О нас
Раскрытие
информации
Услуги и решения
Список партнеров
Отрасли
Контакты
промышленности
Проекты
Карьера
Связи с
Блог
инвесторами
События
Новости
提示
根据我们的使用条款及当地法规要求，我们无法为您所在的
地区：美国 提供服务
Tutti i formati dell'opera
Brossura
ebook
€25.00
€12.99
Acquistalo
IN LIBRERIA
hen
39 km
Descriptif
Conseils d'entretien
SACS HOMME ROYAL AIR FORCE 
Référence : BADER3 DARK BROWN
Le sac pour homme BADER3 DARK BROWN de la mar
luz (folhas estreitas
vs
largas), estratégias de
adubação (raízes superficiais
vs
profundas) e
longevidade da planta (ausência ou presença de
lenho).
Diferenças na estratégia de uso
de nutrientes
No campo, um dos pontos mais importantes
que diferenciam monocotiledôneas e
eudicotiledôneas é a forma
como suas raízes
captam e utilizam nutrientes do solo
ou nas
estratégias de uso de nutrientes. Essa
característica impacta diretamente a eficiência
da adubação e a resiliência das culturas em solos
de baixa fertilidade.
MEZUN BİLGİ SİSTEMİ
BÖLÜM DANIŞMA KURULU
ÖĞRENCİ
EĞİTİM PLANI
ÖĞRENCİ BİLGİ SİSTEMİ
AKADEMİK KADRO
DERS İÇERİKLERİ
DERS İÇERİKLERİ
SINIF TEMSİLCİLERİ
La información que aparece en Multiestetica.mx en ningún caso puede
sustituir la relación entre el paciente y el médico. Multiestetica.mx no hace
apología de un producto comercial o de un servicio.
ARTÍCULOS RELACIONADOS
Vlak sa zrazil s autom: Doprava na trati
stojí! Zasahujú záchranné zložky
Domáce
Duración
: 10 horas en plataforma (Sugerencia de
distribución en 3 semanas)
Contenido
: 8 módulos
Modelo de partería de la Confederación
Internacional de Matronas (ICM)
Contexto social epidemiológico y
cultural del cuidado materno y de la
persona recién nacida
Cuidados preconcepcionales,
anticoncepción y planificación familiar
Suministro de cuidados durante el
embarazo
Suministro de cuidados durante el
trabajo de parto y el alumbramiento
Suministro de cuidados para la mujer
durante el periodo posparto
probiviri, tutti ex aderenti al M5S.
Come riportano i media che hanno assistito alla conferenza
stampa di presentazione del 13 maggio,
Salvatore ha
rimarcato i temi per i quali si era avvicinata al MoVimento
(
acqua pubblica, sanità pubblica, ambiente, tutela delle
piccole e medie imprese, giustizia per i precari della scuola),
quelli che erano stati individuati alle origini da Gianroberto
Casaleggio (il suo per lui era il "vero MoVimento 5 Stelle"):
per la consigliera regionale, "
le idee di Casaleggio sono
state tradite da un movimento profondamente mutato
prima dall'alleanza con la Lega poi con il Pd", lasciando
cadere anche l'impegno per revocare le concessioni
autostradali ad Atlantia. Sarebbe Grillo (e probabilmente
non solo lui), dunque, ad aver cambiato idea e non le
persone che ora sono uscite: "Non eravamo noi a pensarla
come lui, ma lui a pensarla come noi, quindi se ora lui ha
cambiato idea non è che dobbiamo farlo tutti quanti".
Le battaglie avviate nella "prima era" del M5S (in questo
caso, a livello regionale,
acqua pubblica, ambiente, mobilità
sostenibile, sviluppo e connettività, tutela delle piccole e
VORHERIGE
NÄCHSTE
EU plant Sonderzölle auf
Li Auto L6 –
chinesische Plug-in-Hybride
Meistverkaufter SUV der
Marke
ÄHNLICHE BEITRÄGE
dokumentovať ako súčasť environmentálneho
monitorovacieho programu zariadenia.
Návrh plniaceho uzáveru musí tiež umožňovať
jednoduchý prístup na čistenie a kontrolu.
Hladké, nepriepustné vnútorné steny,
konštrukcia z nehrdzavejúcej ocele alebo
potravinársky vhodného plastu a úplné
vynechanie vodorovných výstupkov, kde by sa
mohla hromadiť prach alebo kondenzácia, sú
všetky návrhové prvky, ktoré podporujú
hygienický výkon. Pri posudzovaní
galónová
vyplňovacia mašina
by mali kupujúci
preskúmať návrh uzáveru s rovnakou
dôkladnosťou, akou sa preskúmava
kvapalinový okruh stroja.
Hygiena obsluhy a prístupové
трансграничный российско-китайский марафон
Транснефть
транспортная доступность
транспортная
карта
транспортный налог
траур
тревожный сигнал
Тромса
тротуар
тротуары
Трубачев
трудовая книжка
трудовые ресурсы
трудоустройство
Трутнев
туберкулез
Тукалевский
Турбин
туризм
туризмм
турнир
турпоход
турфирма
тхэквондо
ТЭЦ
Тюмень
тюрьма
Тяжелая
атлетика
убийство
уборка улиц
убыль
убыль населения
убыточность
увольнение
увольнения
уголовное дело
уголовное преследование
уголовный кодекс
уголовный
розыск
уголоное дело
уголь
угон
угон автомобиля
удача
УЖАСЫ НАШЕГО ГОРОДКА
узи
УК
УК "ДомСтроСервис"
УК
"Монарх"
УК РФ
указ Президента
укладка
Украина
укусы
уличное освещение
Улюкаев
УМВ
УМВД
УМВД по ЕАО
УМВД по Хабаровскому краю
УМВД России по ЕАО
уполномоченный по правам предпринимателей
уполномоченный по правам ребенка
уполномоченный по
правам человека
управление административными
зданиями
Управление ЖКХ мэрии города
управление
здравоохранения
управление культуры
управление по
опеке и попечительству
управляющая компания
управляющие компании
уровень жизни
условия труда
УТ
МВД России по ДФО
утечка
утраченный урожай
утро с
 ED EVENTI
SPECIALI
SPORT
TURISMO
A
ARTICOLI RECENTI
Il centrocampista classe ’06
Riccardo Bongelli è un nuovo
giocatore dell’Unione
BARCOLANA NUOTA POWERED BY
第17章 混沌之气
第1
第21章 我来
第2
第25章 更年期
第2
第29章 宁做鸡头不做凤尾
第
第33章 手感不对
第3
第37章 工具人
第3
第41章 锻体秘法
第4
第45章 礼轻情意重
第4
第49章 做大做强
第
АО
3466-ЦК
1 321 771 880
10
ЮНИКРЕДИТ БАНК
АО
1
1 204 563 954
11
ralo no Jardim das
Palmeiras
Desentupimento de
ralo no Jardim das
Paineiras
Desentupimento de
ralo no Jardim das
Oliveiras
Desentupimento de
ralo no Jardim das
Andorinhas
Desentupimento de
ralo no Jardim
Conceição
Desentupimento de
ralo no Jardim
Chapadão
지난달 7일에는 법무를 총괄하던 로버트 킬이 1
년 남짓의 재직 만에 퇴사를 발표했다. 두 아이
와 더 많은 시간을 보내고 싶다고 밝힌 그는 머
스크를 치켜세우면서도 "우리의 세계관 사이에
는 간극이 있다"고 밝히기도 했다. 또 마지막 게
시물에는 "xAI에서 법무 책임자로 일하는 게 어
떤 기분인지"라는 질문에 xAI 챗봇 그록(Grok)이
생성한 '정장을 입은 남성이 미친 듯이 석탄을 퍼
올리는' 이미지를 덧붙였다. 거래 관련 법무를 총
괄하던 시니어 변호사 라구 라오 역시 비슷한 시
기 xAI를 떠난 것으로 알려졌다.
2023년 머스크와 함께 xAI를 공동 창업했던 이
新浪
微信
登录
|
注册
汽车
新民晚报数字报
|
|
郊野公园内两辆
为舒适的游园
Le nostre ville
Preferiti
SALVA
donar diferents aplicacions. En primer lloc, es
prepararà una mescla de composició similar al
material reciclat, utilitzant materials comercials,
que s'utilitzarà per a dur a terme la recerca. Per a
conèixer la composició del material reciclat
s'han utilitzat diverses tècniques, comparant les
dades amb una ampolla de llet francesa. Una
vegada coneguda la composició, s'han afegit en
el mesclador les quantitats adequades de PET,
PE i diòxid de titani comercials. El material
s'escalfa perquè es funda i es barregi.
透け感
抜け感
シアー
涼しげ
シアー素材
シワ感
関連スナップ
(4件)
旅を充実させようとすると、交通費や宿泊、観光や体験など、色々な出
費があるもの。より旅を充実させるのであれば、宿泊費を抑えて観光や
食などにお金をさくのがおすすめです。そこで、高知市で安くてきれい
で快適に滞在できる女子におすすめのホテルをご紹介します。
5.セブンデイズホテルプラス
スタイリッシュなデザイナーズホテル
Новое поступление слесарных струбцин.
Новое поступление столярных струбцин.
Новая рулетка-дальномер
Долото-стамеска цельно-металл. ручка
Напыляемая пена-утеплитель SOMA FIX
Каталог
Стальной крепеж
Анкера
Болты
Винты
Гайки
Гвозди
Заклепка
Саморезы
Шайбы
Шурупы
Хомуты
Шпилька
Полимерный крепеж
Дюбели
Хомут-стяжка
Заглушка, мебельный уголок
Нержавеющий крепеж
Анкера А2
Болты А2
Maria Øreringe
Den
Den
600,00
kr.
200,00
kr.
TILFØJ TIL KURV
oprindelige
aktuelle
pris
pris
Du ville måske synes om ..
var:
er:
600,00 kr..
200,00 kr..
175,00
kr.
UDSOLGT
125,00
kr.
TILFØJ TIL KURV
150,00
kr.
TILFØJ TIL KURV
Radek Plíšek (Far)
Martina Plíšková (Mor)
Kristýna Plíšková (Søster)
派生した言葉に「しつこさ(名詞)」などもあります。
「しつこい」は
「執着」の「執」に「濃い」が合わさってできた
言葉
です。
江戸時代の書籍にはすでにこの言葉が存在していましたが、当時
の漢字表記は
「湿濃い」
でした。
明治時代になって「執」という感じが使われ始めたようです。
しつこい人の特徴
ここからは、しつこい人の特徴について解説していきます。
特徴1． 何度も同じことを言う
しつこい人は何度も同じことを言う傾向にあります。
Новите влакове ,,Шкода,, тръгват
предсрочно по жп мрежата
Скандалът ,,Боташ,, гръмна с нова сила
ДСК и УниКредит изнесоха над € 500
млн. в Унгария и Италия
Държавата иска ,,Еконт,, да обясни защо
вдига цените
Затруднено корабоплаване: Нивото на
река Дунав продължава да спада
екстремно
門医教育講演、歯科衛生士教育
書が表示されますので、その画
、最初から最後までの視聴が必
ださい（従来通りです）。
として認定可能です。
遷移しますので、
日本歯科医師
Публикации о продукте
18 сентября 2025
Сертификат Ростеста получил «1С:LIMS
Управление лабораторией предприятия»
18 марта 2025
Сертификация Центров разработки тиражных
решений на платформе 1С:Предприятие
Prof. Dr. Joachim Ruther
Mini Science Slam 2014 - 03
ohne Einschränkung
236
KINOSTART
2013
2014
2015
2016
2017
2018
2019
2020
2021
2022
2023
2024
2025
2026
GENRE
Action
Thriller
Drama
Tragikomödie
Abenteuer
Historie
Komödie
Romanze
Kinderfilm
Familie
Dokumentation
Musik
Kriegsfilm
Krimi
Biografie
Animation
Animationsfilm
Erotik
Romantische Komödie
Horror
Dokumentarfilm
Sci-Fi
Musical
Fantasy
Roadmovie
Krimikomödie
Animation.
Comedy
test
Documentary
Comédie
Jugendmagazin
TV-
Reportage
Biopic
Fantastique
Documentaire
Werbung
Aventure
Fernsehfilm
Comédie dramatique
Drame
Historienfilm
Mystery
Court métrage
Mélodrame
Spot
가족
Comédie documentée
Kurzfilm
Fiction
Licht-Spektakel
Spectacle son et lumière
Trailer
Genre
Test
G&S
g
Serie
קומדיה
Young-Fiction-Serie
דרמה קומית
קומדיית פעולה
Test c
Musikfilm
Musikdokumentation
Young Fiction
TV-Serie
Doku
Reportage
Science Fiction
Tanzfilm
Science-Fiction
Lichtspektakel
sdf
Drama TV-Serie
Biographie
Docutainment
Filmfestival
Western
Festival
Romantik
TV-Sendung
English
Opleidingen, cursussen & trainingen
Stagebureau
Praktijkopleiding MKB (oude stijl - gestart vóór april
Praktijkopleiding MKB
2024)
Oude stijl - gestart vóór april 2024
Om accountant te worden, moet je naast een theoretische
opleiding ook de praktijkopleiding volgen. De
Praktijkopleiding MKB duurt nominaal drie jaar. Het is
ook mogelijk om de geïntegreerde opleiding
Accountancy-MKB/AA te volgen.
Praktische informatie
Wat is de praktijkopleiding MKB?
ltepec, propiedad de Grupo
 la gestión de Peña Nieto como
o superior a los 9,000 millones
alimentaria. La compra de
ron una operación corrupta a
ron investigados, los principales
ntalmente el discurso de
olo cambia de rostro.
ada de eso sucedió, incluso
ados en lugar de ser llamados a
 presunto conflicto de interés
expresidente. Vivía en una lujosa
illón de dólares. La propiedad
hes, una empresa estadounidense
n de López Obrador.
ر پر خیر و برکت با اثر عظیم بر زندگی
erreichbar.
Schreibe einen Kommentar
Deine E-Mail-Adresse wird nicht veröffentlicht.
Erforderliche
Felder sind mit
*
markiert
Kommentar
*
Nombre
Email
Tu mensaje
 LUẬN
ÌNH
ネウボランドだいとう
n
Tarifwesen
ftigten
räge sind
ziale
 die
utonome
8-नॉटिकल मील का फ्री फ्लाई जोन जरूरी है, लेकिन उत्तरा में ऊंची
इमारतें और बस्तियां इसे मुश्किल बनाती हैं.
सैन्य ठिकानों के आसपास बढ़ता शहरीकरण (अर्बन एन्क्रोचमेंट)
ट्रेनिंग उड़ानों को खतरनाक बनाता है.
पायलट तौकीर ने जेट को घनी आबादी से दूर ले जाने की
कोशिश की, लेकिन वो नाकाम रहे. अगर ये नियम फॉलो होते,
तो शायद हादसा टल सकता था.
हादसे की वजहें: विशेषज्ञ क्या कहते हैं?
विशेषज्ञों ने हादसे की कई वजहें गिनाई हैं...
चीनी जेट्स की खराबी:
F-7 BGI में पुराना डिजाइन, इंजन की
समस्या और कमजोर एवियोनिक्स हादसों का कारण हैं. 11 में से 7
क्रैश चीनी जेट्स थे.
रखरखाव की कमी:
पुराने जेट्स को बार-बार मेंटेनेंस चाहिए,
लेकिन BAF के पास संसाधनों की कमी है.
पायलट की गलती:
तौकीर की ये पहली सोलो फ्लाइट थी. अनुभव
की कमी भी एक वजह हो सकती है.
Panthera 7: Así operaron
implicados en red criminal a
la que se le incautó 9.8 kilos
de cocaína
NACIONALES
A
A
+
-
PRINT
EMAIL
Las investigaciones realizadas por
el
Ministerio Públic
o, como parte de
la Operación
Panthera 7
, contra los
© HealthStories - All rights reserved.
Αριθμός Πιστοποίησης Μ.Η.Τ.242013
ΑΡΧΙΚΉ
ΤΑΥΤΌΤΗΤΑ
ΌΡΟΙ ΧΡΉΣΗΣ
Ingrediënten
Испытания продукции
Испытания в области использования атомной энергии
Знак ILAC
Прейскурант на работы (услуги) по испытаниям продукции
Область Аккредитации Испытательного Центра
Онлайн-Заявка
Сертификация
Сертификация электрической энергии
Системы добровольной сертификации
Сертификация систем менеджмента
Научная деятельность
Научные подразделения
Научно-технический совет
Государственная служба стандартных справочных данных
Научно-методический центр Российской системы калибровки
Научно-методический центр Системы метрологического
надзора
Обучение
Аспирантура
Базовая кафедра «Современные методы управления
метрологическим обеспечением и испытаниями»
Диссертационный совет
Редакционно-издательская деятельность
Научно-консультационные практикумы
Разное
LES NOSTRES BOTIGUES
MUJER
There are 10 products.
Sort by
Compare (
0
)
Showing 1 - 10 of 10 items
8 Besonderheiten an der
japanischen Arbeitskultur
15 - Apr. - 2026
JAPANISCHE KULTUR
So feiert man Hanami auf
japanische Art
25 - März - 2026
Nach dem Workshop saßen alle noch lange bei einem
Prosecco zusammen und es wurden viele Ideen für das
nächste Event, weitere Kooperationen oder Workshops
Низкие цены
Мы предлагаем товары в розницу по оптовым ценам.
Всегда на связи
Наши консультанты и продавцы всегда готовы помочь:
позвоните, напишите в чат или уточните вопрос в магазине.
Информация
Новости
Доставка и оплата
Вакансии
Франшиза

# [Prompt]
The expected answer is an exact copy of the lines above, beginning at the line with "Documentary" and ending at the line with "opleiding ook de praktijkopleiding volgen. De", with both ends in.

# [Solution]
Documentary
Comédie
Jugendmagazin
TV-
Reportage
Biopic
Fantastique
Documentaire
Werbung
Aventure
Fernsehfilm
Comédie dramatique
Drame
Historienfilm
Mystery
Court métrage
Mélodrame
Spot
가족
Comédie documentée
Kurzfilm
Fiction
Licht-Spektakel
Spectacle son et lumière
Trailer
Genre
Test
G&S
g
Serie
קומדיה
Young-Fiction-Serie
דרמה קומית
קומדיית פעולה
Test c
Musikfilm
Musikdokumentation
Young Fiction
TV-Serie
Doku
Reportage
Science Fiction
Tanzfilm
Science-Fiction
Lichtspektakel
sdf
Drama TV-Serie
Biographie
Docutainment
Filmfestival
Western
Festival
Romantik
TV-Sendung
English
Opleidingen, cursussen & trainingen
Stagebureau
Praktijkopleiding MKB (oude stijl - gestart vóór april
Praktijkopleiding MKB
2024)
Oude stijl - gestart vóór april 2024
Om accountant te worden, moet je naast een theoretische
opleiding ook de praktijkopleiding volgen. De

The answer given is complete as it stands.